> [WHAT TO WORK ON] Starting at the first line of the data, print each line verbatim up to and including the line bearing "Selecteer stembureau (98, 417)", omitting pictures.

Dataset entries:
——————————
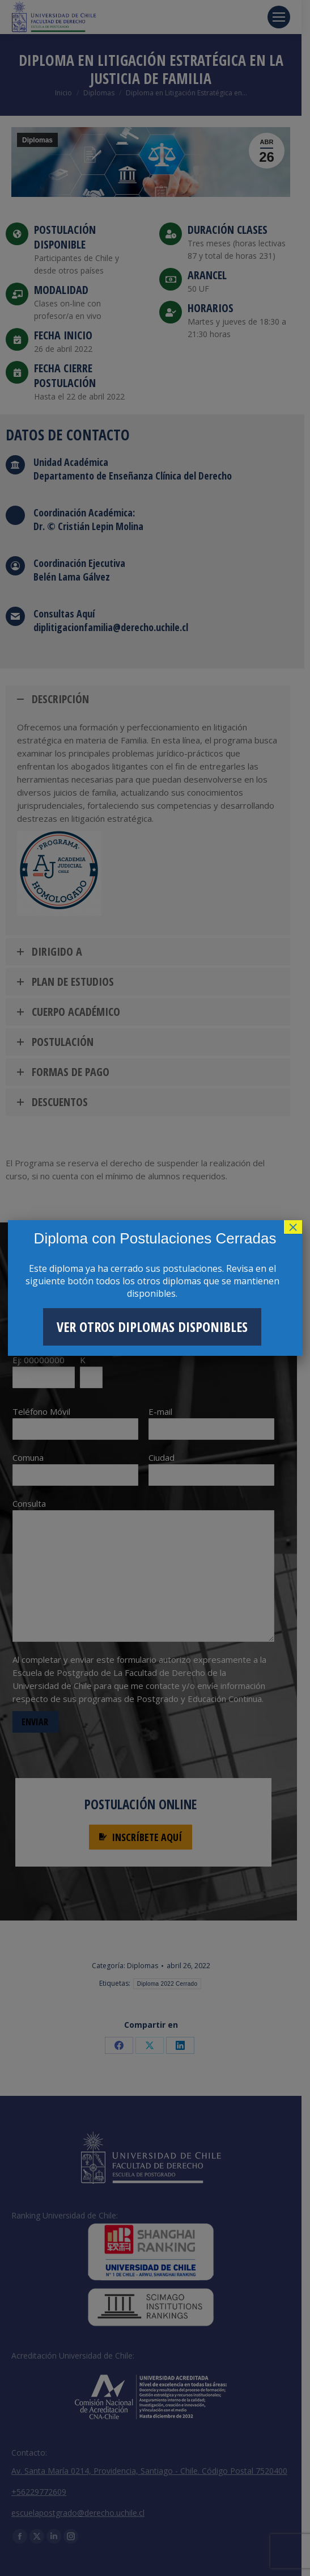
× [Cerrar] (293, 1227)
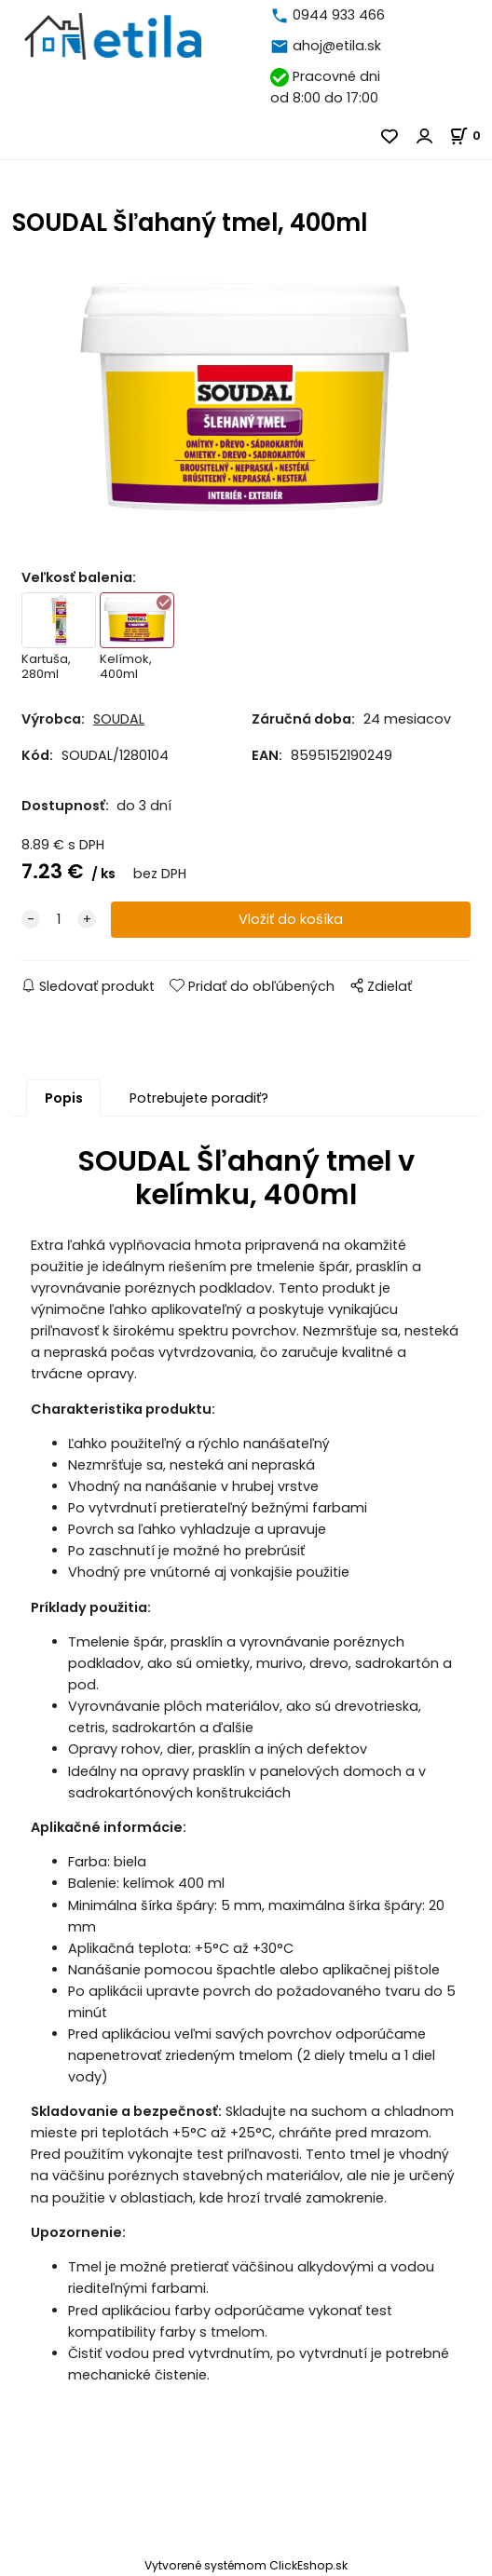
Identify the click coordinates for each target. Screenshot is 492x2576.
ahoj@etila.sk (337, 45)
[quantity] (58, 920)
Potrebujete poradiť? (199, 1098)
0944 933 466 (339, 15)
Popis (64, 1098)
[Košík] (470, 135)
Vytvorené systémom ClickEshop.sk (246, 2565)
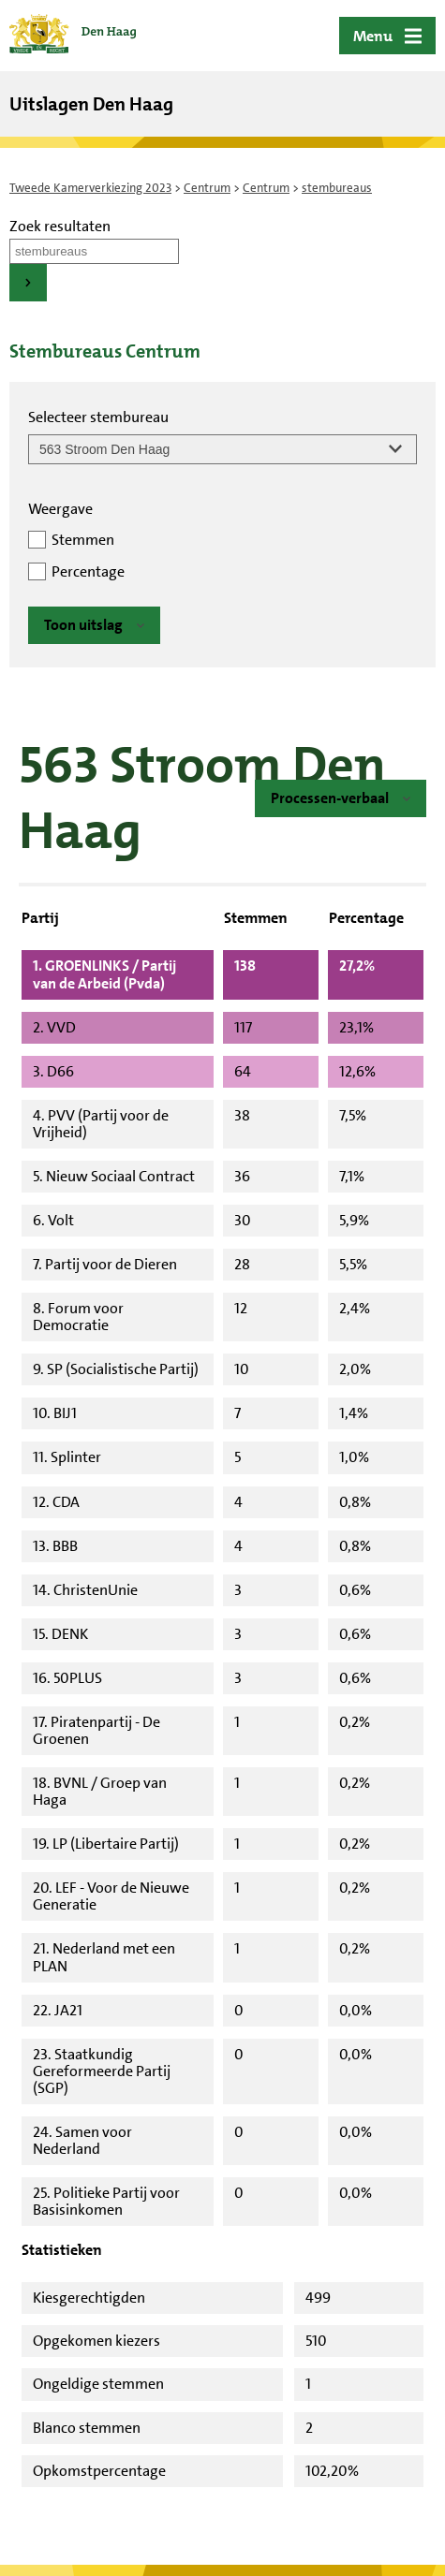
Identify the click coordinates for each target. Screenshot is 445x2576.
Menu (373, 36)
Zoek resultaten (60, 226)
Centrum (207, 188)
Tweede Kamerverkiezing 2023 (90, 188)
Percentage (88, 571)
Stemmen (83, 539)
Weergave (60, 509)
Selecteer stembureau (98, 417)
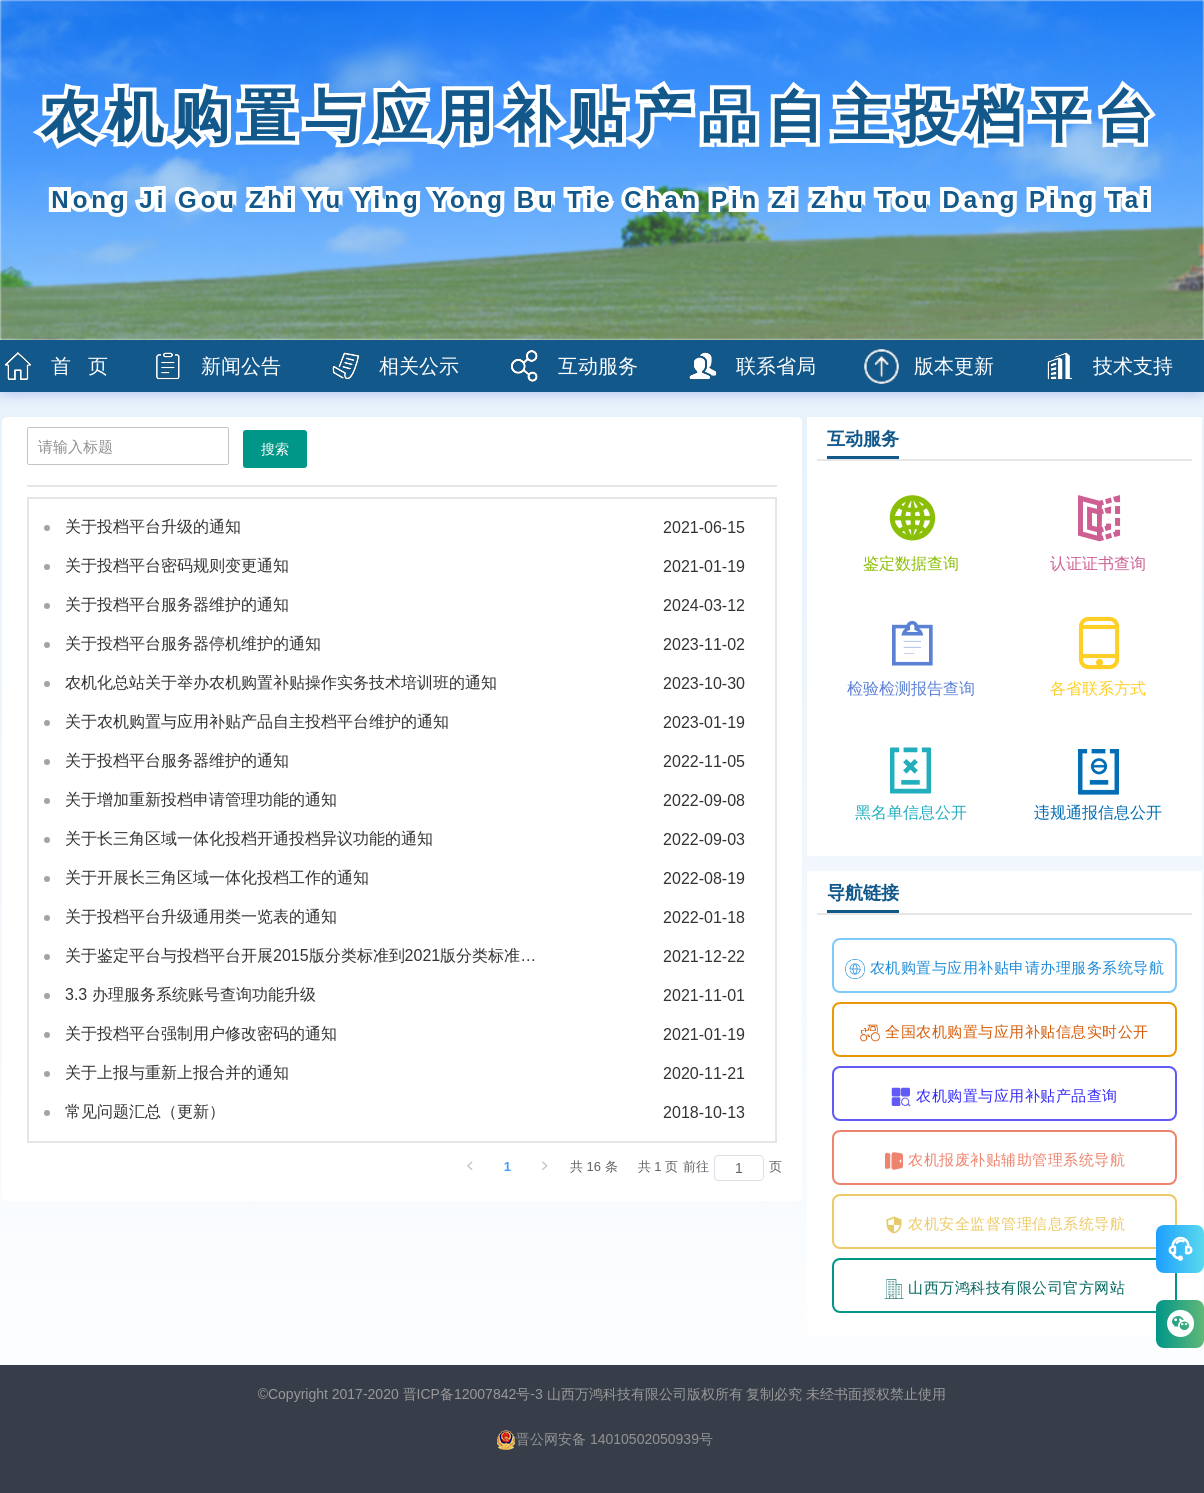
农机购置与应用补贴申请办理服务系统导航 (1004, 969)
——————————
> [ANSWER SPACE]
× [Cerrar] (293, 1227)
Identify the click coordinates for each target. Screenshot is 492x2576.
ahoj@etila.sk (337, 45)
[quantity] (58, 920)
Potrebujete poradiť? (199, 1098)
0944 933 466 (339, 15)
Popis (64, 1098)
[Košík] (470, 135)
Vytvorené systémom ClickEshop.sk (246, 2565)
Identify the click coordinates for each target. Screenshot is 445x2576.
Menu (373, 36)
Zoek resultaten (60, 226)
Centrum (207, 188)
Tweede Kamerverkiezing 2023 (90, 188)
Percentage (88, 571)
Stemmen (83, 539)
Weergave (60, 509)
Selecteer stembureau (98, 417)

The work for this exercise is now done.